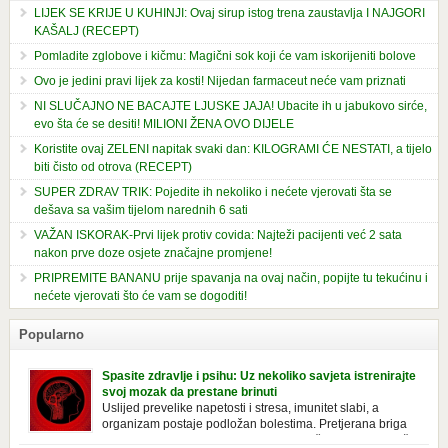
LIJEK SE KRIJE U KUHINJI: Ovaj sirup istog trena zaustavlja I NAJGORI
KAŠALJ (RECEPT)
Pomladite zglobove i kičmu: Magični sok koji će vam iskorijeniti bolove
Ovo je jedini pravi lijek za kosti! Nijedan farmaceut neće vam priznati
NI SLUČAJNO NE BACAJTE LJUSKE JAJA! Ubacite ih u jabukovo sirće,
evo šta će se desiti! MILIONI ŽENA OVO DIJELE
Koristite ovaj ZELENI napitak svaki dan: KILOGRAMI ĆE NESTATI, a tijelo
biti čisto od otrova (RECEPT)
SUPER ZDRAV TRIK: Pojedite ih nekoliko i nećete vjerovati šta se
dešava sa vašim tijelom narednih 6 sati
VAŽAN ISKORAK-Prvi lijek protiv covida: Najteži pacijenti već 2 sata
nakon prve doze osjete značajne promjene!
PRIPREMITE BANANU prije spavanja na ovaj način, popijte tu tekućinu i
nećete vjerovati što će vam se dogoditi!
Popularno
Spasite zdravlje i psihu: Uz nekoliko savjeta istrenirajte
svoj mozak da prestane brinuti
Uslijed prevelike napetosti i stresa, imunitet slabi, a
organizam postaje podložan bolestima. Pretjerana briga
ostavlja posljedice na mentalno i na fizičko zdravlje. Može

★ ★ ★ ★ ★ ★ ★

Leave out every line ahead of the one containing "Uslijed prevelike napetosti" and print the rest of the listing exactly.

Uslijed prevelike napetosti i stresa, imunitet slabi, a
organizam postaje podložan bolestima. Pretjerana briga
ostavlja posljedice na mentalno i na fizičko zdravlje. Može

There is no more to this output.